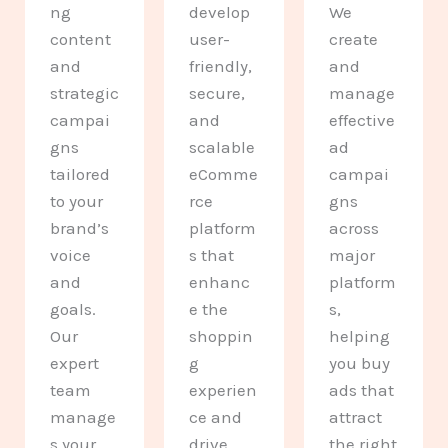
ng
develop
We
content
user-
create
and
friendly,
and
strategic
secure,
manage
campai
and
effective
gns
scalable
ad
tailored
eComme
campai
to your
rce
gns
brand’s
platform
across
voice
s that
major
and
enhanc
platform
goals.
e the
s,
Our
shoppin
helping
expert
g
you buy
team
experien
ads that
manage
ce and
attract
s your
drive
the right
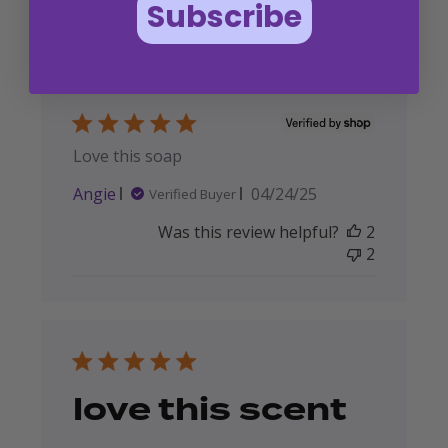
Subscribe
0
Love this soap
Published
Angie
04/24/25
Verified Buyer
date
Was this review helpful?
2
2
love this scent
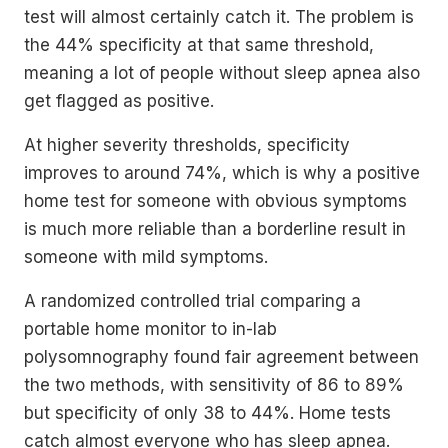
test will almost certainly catch it. The problem is
the 44% specificity at that same threshold,
meaning a lot of people without sleep apnea also
get flagged as positive.
At higher severity thresholds, specificity
improves to around 74%, which is why a positive
home test for someone with obvious symptoms
is much more reliable than a borderline result in
someone with mild symptoms.
A randomized controlled trial comparing a
portable home monitor to in-lab
polysomnography found fair agreement between
the two methods, with sensitivity of 86 to 89%
but specificity of only 38 to 44%. Home tests
catch almost everyone who has sleep apnea.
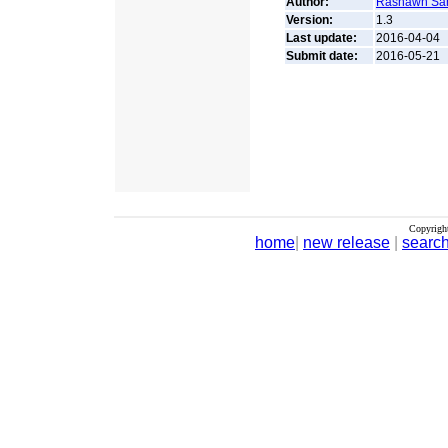
Author:
Rashawn Sa
Version:
1.3
Last update:
2016-04-04
Submit date:
2016-05-21
Copyrigh
home
|
new release
|
searc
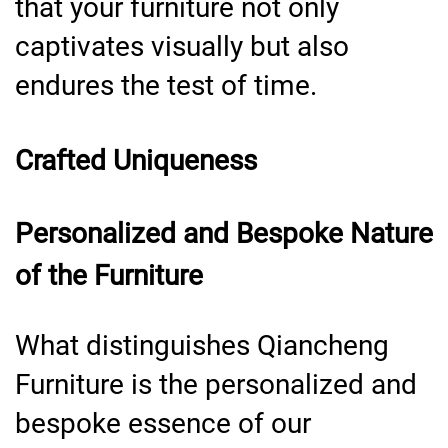
that your furniture not only
captivates visually but also
endures the test of time.
Crafted Uniqueness
Personalized and Bespoke Nature
of the Furniture
What distinguishes Qiancheng
Furniture is the personalized and
bespoke essence of our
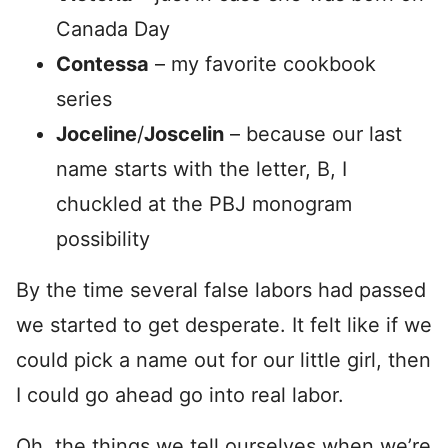
Canada Day
Contessa
– my favorite cookbook
series
Joceline
/
Joscelin
– because our last
name starts with the letter, B, I
chuckled at the PBJ monogram
possibility
By the time several false labors had passed
we started to get desperate. It felt like if we
could pick a name out for our little girl, then
I could go ahead go into real labor.
Oh, the things we tell ourselves when we’re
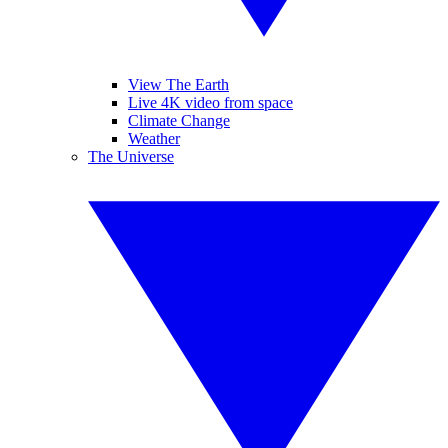
View The Earth
Live 4K video from space
Climate Change
Weather
The Universe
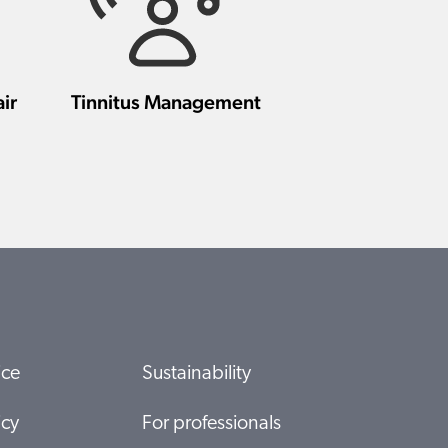
ir
Tinnitus Management
ice
Sustainability
icy
For professionals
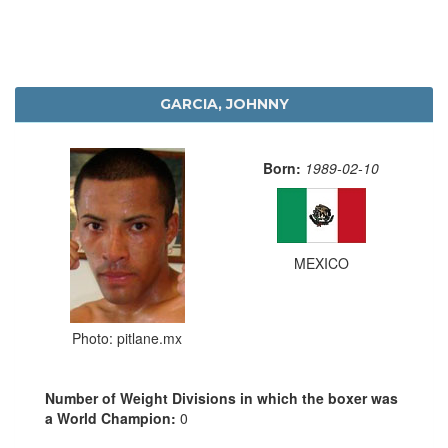
GARCIA, JOHNNY
Born:
1989-02-10
MEXICO
Photo: pitlane.mx
Number of Weight Divisions in which the boxer was
a World Champion:
0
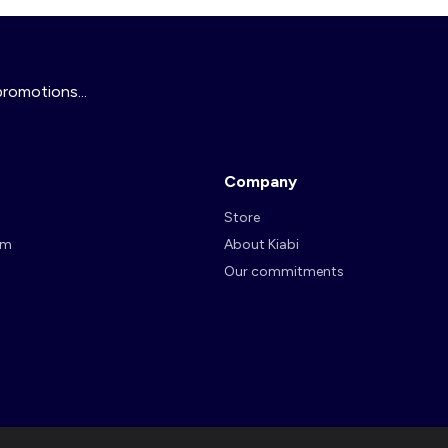
promotions...
Company
Store
am
About Kiabi
Our commitments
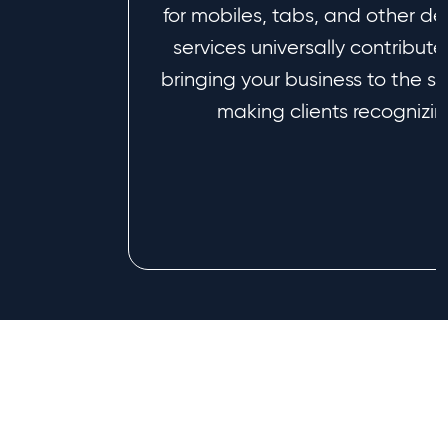
for mobiles, tabs, and other de
services universally contribut
bringing your business to the s
making clients recognizing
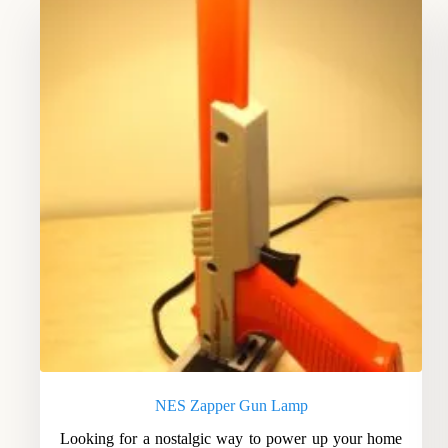
NES Zapper Gun Lamp
Looking for a nostalgic way to power up your home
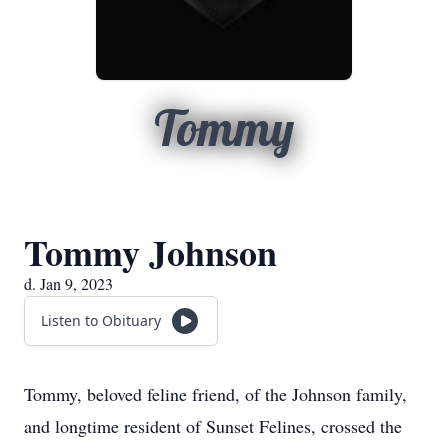
Tommy
Tommy Johnson
d. Jan 9, 2023
Listen to Obituary
Tommy, beloved feline friend, of the Johnson family,
and longtime resident of Sunset Felines, crossed the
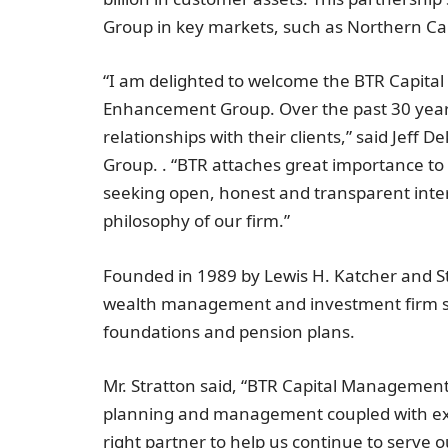
Group in key markets, such as
Northern Cal
“I am delighted to welcome the BTR Capita
Enhancement Group. Over the past 30 years
relationships with their clients,” said Jef
Group. . “BTR attaches great importance to 
seeking open, honest and transparent intera
philosophy of our firm.”
Founded in 1989 by
Lewis H. Katcher
and
S
wealth management and investment firm ser
foundations and pension plans.
Mr. Stratton said, “BTR Capital Management
planning and management coupled with exce
right partner to help us continue to serve 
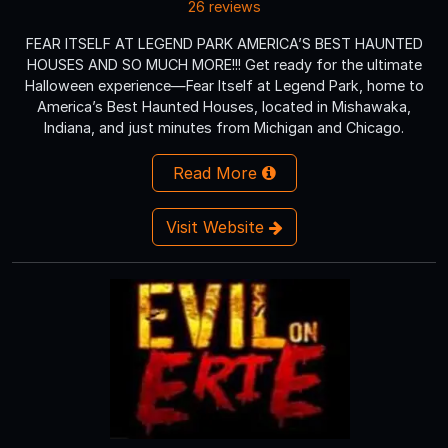
26 reviews
FEAR ITSELF AT LEGEND PARK AMERICA’S BEST HAUNTED
HOUSES AND SO MUCH MORE!!! Get ready for the ultimate
Halloween experience—Fear Itself at Legend Park, home to
America’s Best Haunted Houses, located in Mishawaka,
Indiana, and just minutes from Michigan and Chicago.
Read More
Visit Website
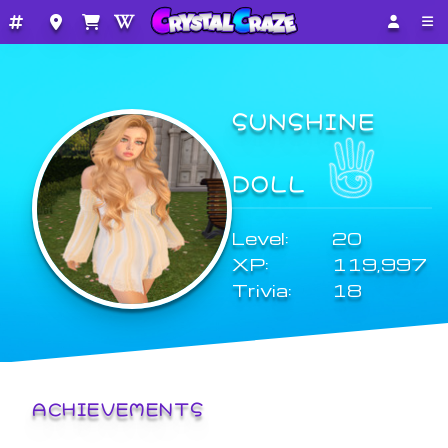
SUNSHINE
DOLL
Level:
20
XP:
119,997
Trivia:
18
ACHIEVEMENTS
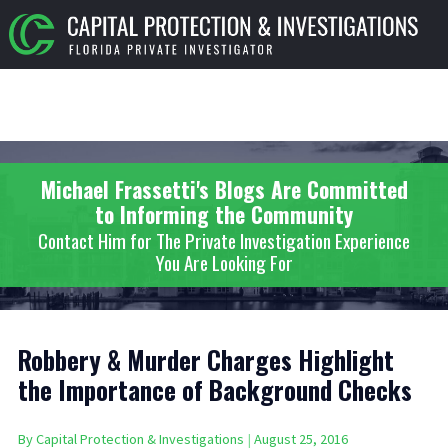
Michael Frassetti's Blogs Are Committed
to Informing the Community
Contact Him for The Private Investigation Experience
You Are Looking For
Robbery & Murder Charges Highlight
the Importance of Background Checks
By
Capital Protection & Investigations
|
August 25, 2016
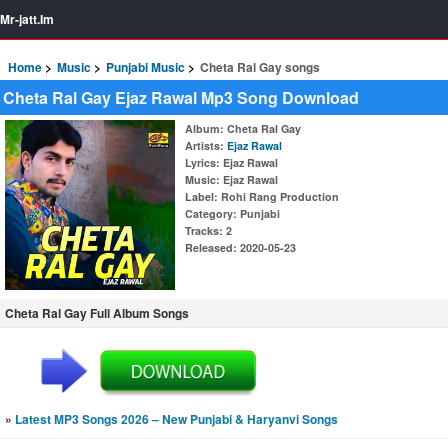
Mr-jatt.Im
Home
Music
Punjabi Music
Cheta Ral Gay songs
Cheta Ral Gay Ejaz Rawal Mp3 Song Download
Album
: Cheta Ral Gay
Artists
:
Ejaz Rawal
Lyrics
: Ejaz Rawal
Music
: Ejaz Rawal
Label
: Rohi Rang Production
Category
: Punjabi
Tracks
: 2
Released
: 2020-05-23
Cheta Ral Gay Full Album Songs
»
Latest MP3 Songs 2026 – New Punjabi & Haryanvi Songs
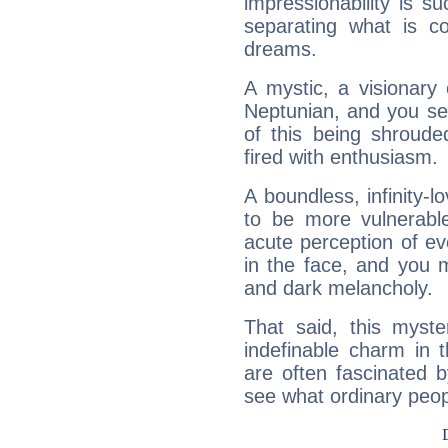
impressionability is su
separating what is co
dreams.
A mystic, a visionary
Neptunian, and you se
of this being shroude
fired with enthusiasm.
A boundless, infinity-lo
to be more vulnerabl
acute perception of eve
in the face, and you 
and dark melancholy.
That said, this myste
indefinable charm in 
are often fascinated b
see what ordinary peop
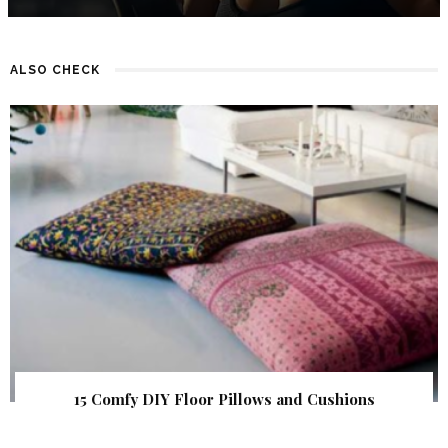
ALSO CHECK
15 Comfy DIY Floor Pillows and Cushions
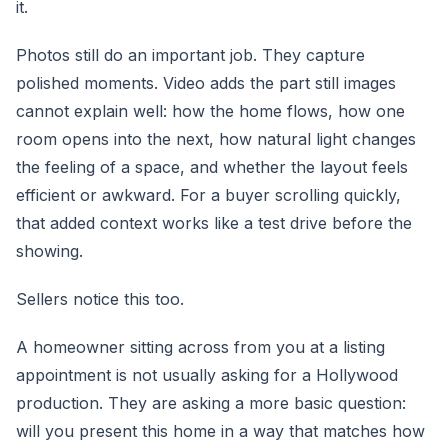
it.
Photos still do an important job. They capture
polished moments. Video adds the part still images
cannot explain well: how the home flows, how one
room opens into the next, how natural light changes
the feeling of a space, and whether the layout feels
efficient or awkward. For a buyer scrolling quickly,
that added context works like a test drive before the
showing.
Sellers notice this too.
A homeowner sitting across from you at a listing
appointment is not usually asking for a Hollywood
production. They are asking a more basic question:
will you present this home in a way that matches how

Task to carry out: For the material above, repeat each line exactly and leave out the pictures.

Output below:
ng
develop
We
content
user-
create
and
friendly,
and
strategic
secure,
manage
campai
and
effective
gns
scalable
ad
tailored
eComme
campai
to your
rce
gns
brand’s
platform
across
voice
s that
major
and
enhanc
platform
goals.
e the
s,
Our
shoppin
helping
expert
g
you buy
team
experien
ads that
manage
ce and
attract
s your
drive
the right
Subscribe
0
Love this soap
Published
Angie
04/24/25
Verified Buyer
date
Was this review helpful?
2
2
love this scent
test will almost certainly catch it. The problem is
the 44% specificity at that same threshold,
meaning a lot of people without sleep apnea also
get flagged as positive.
At higher severity thresholds, specificity
improves to around 74%, which is why a positive
home test for someone with obvious symptoms
is much more reliable than a borderline result in
someone with mild symptoms.
A randomized controlled trial comparing a
portable home monitor to in-lab
polysomnography found fair agreement between
the two methods, with sensitivity of 86 to 89%
but specificity of only 38 to 44%. Home tests
catch almost everyone who has sleep apnea.
Author:
Rashawn Sa
Version:
1.3
Last update:
2016-04-04
Submit date:
2016-05-21
Copyrigh
home
|
new release
|
searc
that your furniture not only
captivates visually but also
endures the test of time.
Crafted Uniqueness
Personalized and Bespoke Nature
of the Furniture
What distinguishes Qiancheng
Furniture is the personalized and
bespoke essence of our
Canada Day
Contessa
– my favorite cookbook
series
Joceline
/
Joscelin
– because our last
name starts with the letter, B, I
chuckled at the PBJ monogram
possibility
By the time several false labors had passed
we started to get desperate. It felt like if we
could pick a name out for our little girl, then
I could go ahead go into real labor.
Oh, the things we tell ourselves when we’re
View The Earth
Live 4K video from space
Climate Change
Weather
The Universe
ir
Tinnitus Management
ice
Sustainability
icy
For professionals
GARCIA, JOHNNY
Born:
1989-02-10
MEXICO
Photo: pitlane.mx
Number of Weight Divisions in which the boxer was
a World Champion:
0
promotions...
Company
Store
am
About Kiabi
Our commitments
for mobiles, tabs, and other de
services universally contribut
bringing your business to the s
making clients recognizing
NES Zapper Gun Lamp
Looking for a nostalgic way to power up your home
Tommy
Tommy Johnson
d. Jan 9, 2023
Listen to Obituary
Tommy, beloved feline friend, of the Johnson family,
and longtime resident of Sunset Felines, crossed the
Group in key markets, such as
Northern Cal
“I am delighted to welcome the BTR Capita
Enhancement Group. Over the past 30 years
relationships with their clients,” said Jef
Group. . “BTR attaches great importance to 
seeking open, honest and transparent intera
philosophy of our firm.”
Founded in 1989 by
Lewis H. Katcher
and
S
wealth management and investment firm ser
foundations and pension plans.
Mr. Stratton said, “BTR Capital Management
planning and management coupled with exce
right partner to help us continue to serve 
26 reviews
FEAR ITSELF AT LEGEND PARK AMERICA’S BEST HAUNTED
HOUSES AND SO MUCH MORE!!! Get ready for the ultimate
Halloween experience—Fear Itself at Legend Park, home to
America’s Best Haunted Houses, located in Mishawaka,
Indiana, and just minutes from Michigan and Chicago.
Read More
Visit Website
SUNSHINE
DOLL
Level:
20
XP:
119,997
Trivia:
18
ACHIEVEMENTS
Michael Frassetti's Blogs Are Committed
to Informing the Community
Contact Him for The Private Investigation Experience
You Are Looking For
Robbery & Murder Charges Highlight
the Importance of Background Checks
By
Capital Protection & Investigations
|
August 25, 2016
Mr-jatt.Im
Home
Music
Punjabi Music
Cheta Ral Gay songs
Cheta Ral Gay Ejaz Rawal Mp3 Song Download
Album
: Cheta Ral Gay
Artists
:
Ejaz Rawal
Lyrics
: Ejaz Rawal
Music
: Ejaz Rawal
Label
: Rohi Rang Production
Category
: Punjabi
Tracks
: 2
Released
: 2020-05-23
Cheta Ral Gay Full Album Songs
»
Latest MP3 Songs 2026 – New Punjabi & Haryanvi Songs
impressionability is su
separating what is co
dreams.
A mystic, a visionary
Neptunian, and you se
of this being shroude
fired with enthusiasm.
A boundless, infinity-lo
to be more vulnerabl
acute perception of eve
in the face, and you 
and dark melancholy.
That said, this myste
indefinable charm in 
are often fascinated b
see what ordinary peop
ALSO CHECK
15 Comfy DIY Floor Pillows and Cushions
it.
Photos still do an important job. They capture
polished moments. Video adds the part still images
cannot explain well: how the home flows, how one
room opens into the next, how natural light changes
the feeling of a space, and whether the layout feels
efficient or awkward. For a buyer scrolling quickly,
that added context works like a test drive before the
showing.
Sellers notice this too.
A homeowner sitting across from you at a listing
appointment is not usually asking for a Hollywood
production. They are asking a more basic question:
will you present this home in a way that matches how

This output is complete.